■ WORK TO BE COMPLETED ■
Apart from the pictures, write out all the records exactly.

■ SUPPLIED DATA ■
* * * *
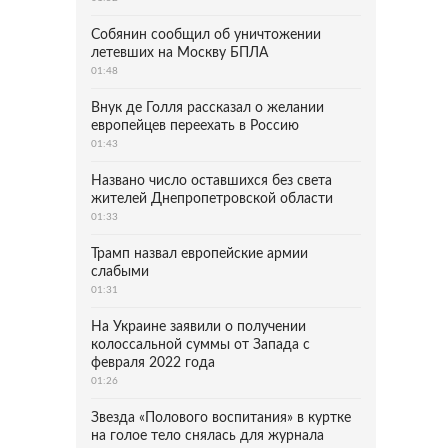
Собянин сообщил об уничтожении
летевших на Москву БПЛА
01:48
Внук де Голля рассказал о желании
европейцев переехать в Россию
01:43
Названо число оставшихся без света
жителей Днепропетровской области
01:33
Трамп назвал европейские армии
слабыми
01:31
На Украине заявили о получении
колоссальной суммы от Запада с
февраля 2022 года
01:26
Звезда «Полового воспитания» в куртке
на голое тело снялась для журнала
* * * *
■ SOLVED PROBLEM ■
Собянин сообщил об уничтожении
летевших на Москву БПЛА
01:48
Внук де Голля рассказал о желании
европейцев переехать в Россию
01:43
Названо число оставшихся без света
жителей Днепропетровской области
01:33
Трамп назвал европейские армии
слабыми
01:31
На Украине заявили о получении
колоссальной суммы от Запада с
февраля 2022 года
01:26
Звезда «Полового воспитания» в куртке
на голое тело снялась для журнала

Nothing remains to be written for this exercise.